Sensitivity and specificity for CA125, HE4, RMI AND ROMA at standard cut off values
| Sensitivity (%) | Specificity (%) | Positive Predictive Value | Negative Predictive Value | |
|---|---|---|---|---|
| All malignant Cases (n=30) | ||||
| CA125[4] | 86.6 | 45.7 | 40.6 | 88.8 |
| HE4[§] | 56.6 | 92.8 | 77.2 | 83.3 |
| CA125 AND HE4 | 50.0 | 95.7 | 83.3 | 81.7 |
| RMI[€] | 60.0 | 81.4 | 58.0 | 82.6 |
| ROMA[¶] | 56.6 | 84.2 | 60.7 | 81.9 |
| Epithelial ovarian cancer (n=11) | ||||
| CA125 | 90.9 | 45.71 | 20.8 | 96.96 |
| HE4 | 81.8 | 92.8 | 64.2 | 97.0 |
| CA125 AND HE4 | 72.7 | 95.7 | 72.7 | 95.7 |
| RMI | 72.7 | 81.4 | 38.0 | 95 |
| ROMA | 81.8 | 84.2 | 69.2 | 96.7 |
| Borderline Tumours and Epithelial Ovarian Cancer (n=19) | ||||
| CA125 | 89.4 | 45.71 | 30.9 | 94.11 |
| HE4 | 63.15 | 92.8 | 70.5 | 90.2 |
| CA125 AND HE4 | 52.6 | 95.7 | 76.9 | 88.1 |
| RMI | 68.4 | 81.4 | 50.0 | 90.4 |
| ROMA | 63.1 | 84.2 | 52.1 | 89.3 |
The sensitivity of CA125 was found be higher than HE4 for malignancies in general and for EOC with and without including borderline tumours. The sensitivity of HE4 was found to be highest when only EOC were compared, reduced when borderline was included and was least for malignancy in general. This proves that HE4 is a marker specific for epithelial ovarian cancers. ROC AUC observed in our study were highest for ROMA. No statistical difference was found for the 4 markers when comparing malignancies in general and when EOC were compared with or without including borderline tumours. Statistically significant difference was obtained only when endometriosis was compared with malignant epithelial ovarian cancers in case of HE4 and ROMA.
Conclusion
HE4 is not superior to CA125 for diagnosing ovarian cancer in premenopausal women. HE4 is more specific for epithelial ovarian cancer and it cannot be used as primary marker in general population.

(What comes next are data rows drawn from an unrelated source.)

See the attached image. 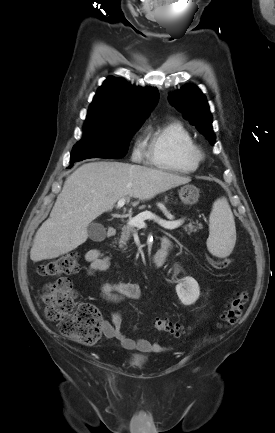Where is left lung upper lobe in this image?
<instances>
[{
	"instance_id": "obj_1",
	"label": "left lung upper lobe",
	"mask_w": 275,
	"mask_h": 433,
	"mask_svg": "<svg viewBox=\"0 0 275 433\" xmlns=\"http://www.w3.org/2000/svg\"><path fill=\"white\" fill-rule=\"evenodd\" d=\"M173 106L180 110L196 128L214 145L215 134L212 129V115L206 97L192 85H187L168 97Z\"/></svg>"
}]
</instances>
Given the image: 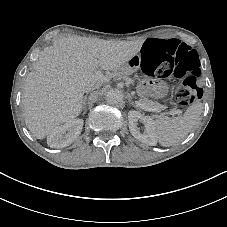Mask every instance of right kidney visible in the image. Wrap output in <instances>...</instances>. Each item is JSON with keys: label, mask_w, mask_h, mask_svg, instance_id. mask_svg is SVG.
<instances>
[{"label": "right kidney", "mask_w": 227, "mask_h": 227, "mask_svg": "<svg viewBox=\"0 0 227 227\" xmlns=\"http://www.w3.org/2000/svg\"><path fill=\"white\" fill-rule=\"evenodd\" d=\"M83 128L82 119H74L63 126L56 127L48 135L47 143L51 148H63L72 144Z\"/></svg>", "instance_id": "1"}]
</instances>
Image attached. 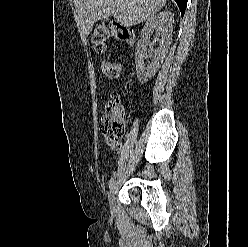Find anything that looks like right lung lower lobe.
<instances>
[{"mask_svg":"<svg viewBox=\"0 0 248 247\" xmlns=\"http://www.w3.org/2000/svg\"><path fill=\"white\" fill-rule=\"evenodd\" d=\"M175 2L177 3L181 11V15L183 16L185 13L186 6H187V0H175Z\"/></svg>","mask_w":248,"mask_h":247,"instance_id":"98d812e1","label":"right lung lower lobe"}]
</instances>
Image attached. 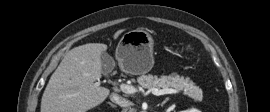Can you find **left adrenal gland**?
<instances>
[{"instance_id":"1","label":"left adrenal gland","mask_w":270,"mask_h":112,"mask_svg":"<svg viewBox=\"0 0 270 112\" xmlns=\"http://www.w3.org/2000/svg\"><path fill=\"white\" fill-rule=\"evenodd\" d=\"M167 101H168V99H166L165 101H163L162 104H161V107H163L164 104H165Z\"/></svg>"}]
</instances>
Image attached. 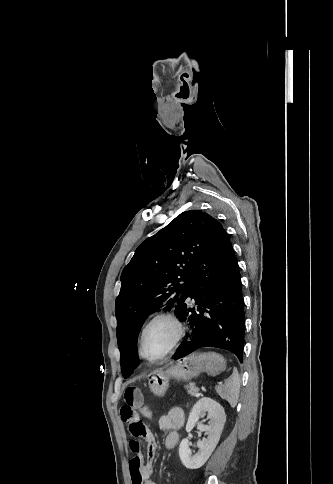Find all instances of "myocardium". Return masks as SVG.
<instances>
[{"label": "myocardium", "mask_w": 333, "mask_h": 484, "mask_svg": "<svg viewBox=\"0 0 333 484\" xmlns=\"http://www.w3.org/2000/svg\"><path fill=\"white\" fill-rule=\"evenodd\" d=\"M158 321H168L170 322L175 328V335L172 338L171 342L167 346V348L157 357H150L144 352V338L146 335L147 330L156 322ZM186 333V327L184 322L179 318L176 314L172 312H161L153 316L142 328L139 342H138V351L140 356L149 361V362H159L165 359L168 355H170L181 343Z\"/></svg>", "instance_id": "1"}]
</instances>
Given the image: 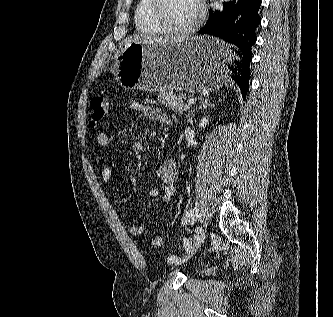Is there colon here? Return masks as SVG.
<instances>
[{
	"label": "colon",
	"instance_id": "1",
	"mask_svg": "<svg viewBox=\"0 0 333 317\" xmlns=\"http://www.w3.org/2000/svg\"><path fill=\"white\" fill-rule=\"evenodd\" d=\"M91 113H90V125L95 127L106 116L109 111L110 102L108 98L104 96H94L90 101ZM152 245L157 247L161 244V237L154 236L151 241Z\"/></svg>",
	"mask_w": 333,
	"mask_h": 317
}]
</instances>
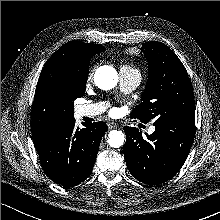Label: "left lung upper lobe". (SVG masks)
Here are the masks:
<instances>
[{"mask_svg": "<svg viewBox=\"0 0 220 220\" xmlns=\"http://www.w3.org/2000/svg\"><path fill=\"white\" fill-rule=\"evenodd\" d=\"M141 54L148 61V80L141 103L132 118L153 125L167 120L195 124L194 93L186 68L172 50L157 41L142 44Z\"/></svg>", "mask_w": 220, "mask_h": 220, "instance_id": "5c2ea615", "label": "left lung upper lobe"}]
</instances>
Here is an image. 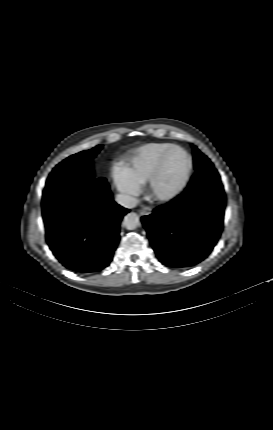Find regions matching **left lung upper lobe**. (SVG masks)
Here are the masks:
<instances>
[{"mask_svg": "<svg viewBox=\"0 0 273 430\" xmlns=\"http://www.w3.org/2000/svg\"><path fill=\"white\" fill-rule=\"evenodd\" d=\"M193 157L196 171L214 167L213 163L196 146H193Z\"/></svg>", "mask_w": 273, "mask_h": 430, "instance_id": "obj_1", "label": "left lung upper lobe"}]
</instances>
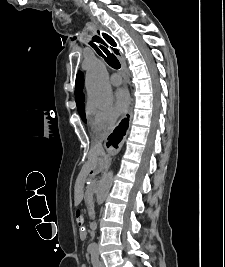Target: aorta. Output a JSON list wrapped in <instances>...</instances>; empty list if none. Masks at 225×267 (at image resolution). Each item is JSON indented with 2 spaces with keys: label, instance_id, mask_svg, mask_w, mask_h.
Instances as JSON below:
<instances>
[{
  "label": "aorta",
  "instance_id": "aorta-1",
  "mask_svg": "<svg viewBox=\"0 0 225 267\" xmlns=\"http://www.w3.org/2000/svg\"><path fill=\"white\" fill-rule=\"evenodd\" d=\"M86 89L88 102L96 107H105L112 101V91L107 80L105 64L100 60L92 61L86 71ZM114 174L112 171L103 174L99 181L96 201L99 205L106 200L113 185ZM91 248L97 249V244H91Z\"/></svg>",
  "mask_w": 225,
  "mask_h": 267
}]
</instances>
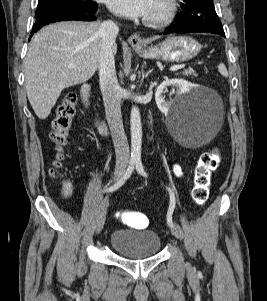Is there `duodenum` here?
I'll return each instance as SVG.
<instances>
[{"label":"duodenum","mask_w":267,"mask_h":301,"mask_svg":"<svg viewBox=\"0 0 267 301\" xmlns=\"http://www.w3.org/2000/svg\"><path fill=\"white\" fill-rule=\"evenodd\" d=\"M81 96L84 102V105L86 106V108L91 112V114L93 115L96 124L98 125V127L101 130L105 129V123L104 121L99 117V115L96 113V111L94 110V106L93 103L91 101L90 98V85L88 83H84L81 87Z\"/></svg>","instance_id":"410a0bca"}]
</instances>
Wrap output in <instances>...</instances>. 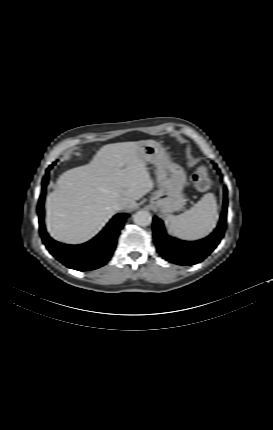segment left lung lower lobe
<instances>
[{
  "instance_id": "obj_1",
  "label": "left lung lower lobe",
  "mask_w": 273,
  "mask_h": 430,
  "mask_svg": "<svg viewBox=\"0 0 273 430\" xmlns=\"http://www.w3.org/2000/svg\"><path fill=\"white\" fill-rule=\"evenodd\" d=\"M216 166V165H215ZM227 215V188L224 187L223 212L214 232L205 239L187 242L169 237L163 222L154 217L153 236L157 251L166 260L178 265H192L203 261L219 244L224 235Z\"/></svg>"
}]
</instances>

In suspicious adnexal masses with raised CA125 and lower levels of HE4 can reliably exclude epithelial ovarian malignancy. Study concludes that HE4 can be used in series or as part of diagnostic algorithm (ROMA) along with CA125 to get higher diagnostic accuracy. ROMA is more reliable than HE4, CA125 or RMI in diagnosing ovarian malignancy in premenopausal women. Much larger study is required before HE4 and ROMA could be suggested as routine investigations for evaluation of suspected adnexal masses.